El feminismo no es algo que se encuentre en los individuos, sino en los conjuntos de personas; tiene que ver con un fenómeno colectivo: los movimientos sociales que dan forma al feminismo. Existe como respuesta a un elemento que tampoco puede ser definido como individual, sino que es concebido como algo sistémico: el patriarcado.

El hembrismo, en cambio, sí sería una actitud individual, porque no se deriva de un sistema cultural o legal de desigualdad en el que las personas que han tenido más poder hayan sido históricamente las mujeres.

De algún modo, el hembrismo es más un fenómeno psicológico que social, mientras que con el feminismo pasa lo contrario. Esto, sin embargo, es verdad a medias, porque todo lo social repercute sobre lo psicológico y viceversa. Sin embargo, esta distinción entre estas dos esferas (la social y la individual) sirve para entenderlas mejor, ya que a la práctica coexisten y dependen la una de la otra.

Producto de la historia vs sesgo psicológico

Al feminismo se le puede poner una fecha de nacimiento, que normalmente coincide con la época de la Ilustración, porque es un movimiento social e intelectual. Eso significa que la idea de que puedan existir personas feministas, por ejemplo, en la Antigua Grecia, es técnicamente incorrecta.

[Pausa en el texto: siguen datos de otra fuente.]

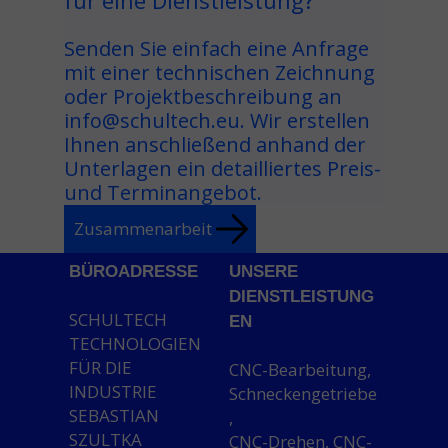
für eine Dienstleistung?
Senden Sie einfach eine Anfrage
mit einer technischen Zeichnung
oder Projektbeschreibung an
info@schultech.eu. Wir erstellen
Ihnen anschließend anhand der
Unterlagen ein detailliertes Preis-
und Terminangebot.
Zusammenarbeit
BÜROADRESSE
UNSERE
DIENSTLEISTUNG
SCHULTECH
EN
TECHNOLOGIEN
FÜR DIE
CNC-Bearbeitung,
INDUSTRIE
Schneckengetriebe
SEBASTIAN
,
SZULTKA
CNC-Drehen, CNC-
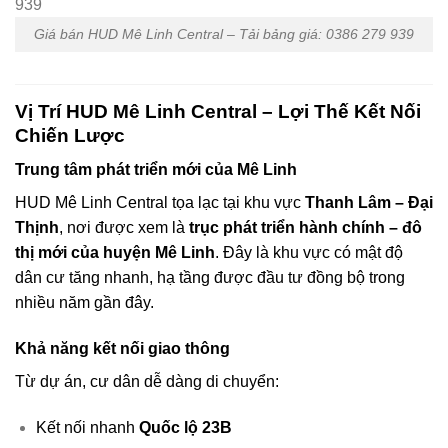
Giá bán HUD Mê Linh Central – Tải bảng giá: 0386 279 939
Vị Trí HUD Mê Linh Central – Lợi Thế Kết Nối
Chiến Lược
Trung tâm phát triển mới của Mê Linh
HUD Mê Linh Central tọa lạc tại khu vực
Thanh Lâm – Đại
Thịnh
, nơi được xem là
trục phát triển hành chính – đô
thị mới của huyện Mê Linh
. Đây là khu vực có mật độ
dân cư tăng nhanh, hạ tầng được đầu tư đồng bộ trong
nhiều năm gần đây.
Khả năng kết nối giao thông
Từ dự án, cư dân dễ dàng di chuyển:
Kết nối nhanh
Quốc lộ 23B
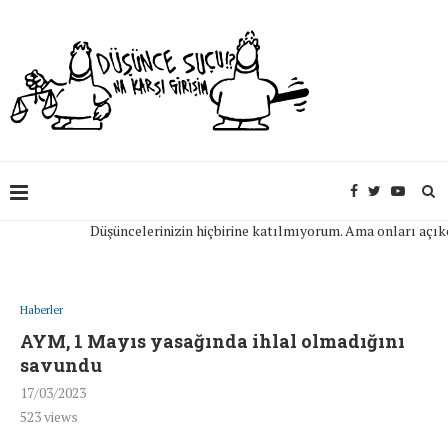
Düşüncelerinizin hiçbirine katılmıyorum. Ama onları açıkça if
Haberler
AYM, 1 Mayıs yasağında ihlal olmadığını
savundu
17/03/2023
523
views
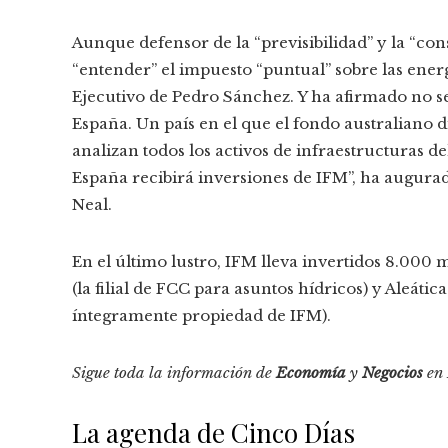
Aunque defensor de la “previsibilidad” y la “co
“entender” el impuesto “puntual” sobre las ener
Ejecutivo de Pedro Sánchez. Y ha afirmado no se
España. Un país en el que el fondo australiano 
analizan todos los activos de infraestructuras 
España recibirá inversiones de IFM”, ha augurad
Neal.
En el último lustro, IFM lleva invertidos 8.000 
(la filial de FCC para asuntos hídricos) y Aleátic
íntegramente propiedad de IFM).
Sigue toda la información de
Economía
y
Negocios
en
La agenda de Cinco Días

El hembrismo, en cambio, teóricamente puede ser encontrado en cualquier momento pasado, porque solo depende de que haya una persona que, por una u otra razón, rechace u odie a los hombres. Su existencia no depende de una dinámica de eventos que han ido generando un efecto en cadena a lo largo de la historia, sino que aparece de un modo más espontáneo.

Rechazo unilateral vs integración

El feminismo no propone medidas para restar bienestar y poder de manera indefinida a los hombres por el simple hecho de serlo, algo que sí hace el machismo mediante justificaciones basadas en "el orden natural de las cosas", la tradición, etc. Incluso las medidas de discriminación positiva que defiende una parte del feminismo son concebidas como un arreglo provisional, para permitir, por ejemplo, que las mujeres puedan acceder a los puestos de dirección en iguales condiciones que los hombres.

El hembrismo, en cambio, sí sería el odio hacia los hombres por el simple hecho de serlo, es decir, de forma indefinida e independientemente del contexto. Es, por consiguiente, un sesgo esencialista, porque no depende de lo que haga una persona ni de las condiciones en las que se relacione con las demás, sino que es su condición de hombre lo que produce rechazo a causa del sexismo.

Las polémicas alrededor de la idea de hembrismo

El mismo uso de la palabra "hembrismo" ha sido muy criticada, ya que se entiende que es una palabra nacida para perjudicar al movimiento social. De algún modo, se asume que su utilización solo puede tener consecuencias negativas para los movimientos igualitarios y positivas para las posturas conservadoras y tradicionalistas.

Sin embargo, esto no tiene por qué ser así y, de hecho, el miedo que desde algunos círculos feministas se muestra ante la posibilidad de a abordar el significado de la palabra hembrismo puede hacer que este se identifique con el feminismo al ser considerado un tabú, algo de lo que no se habla y que se invisibiliza porque efectivamente ataca los fundamentos del movimiento.

Por ejemplo, la posición de asumir el hembrismo como tabú llega a absurdos como el de considerar que "el hembrismo no existe", algo que evidentemente es falso. El hembrismo no deja de existir porque no sea equiparable al machismo, del mismo modo en el que el menosprecio a las personas seguidoras de un equipo de fútbol existe a pesar de que no se tiene constancia de un sistema político y cultural que las discrimine.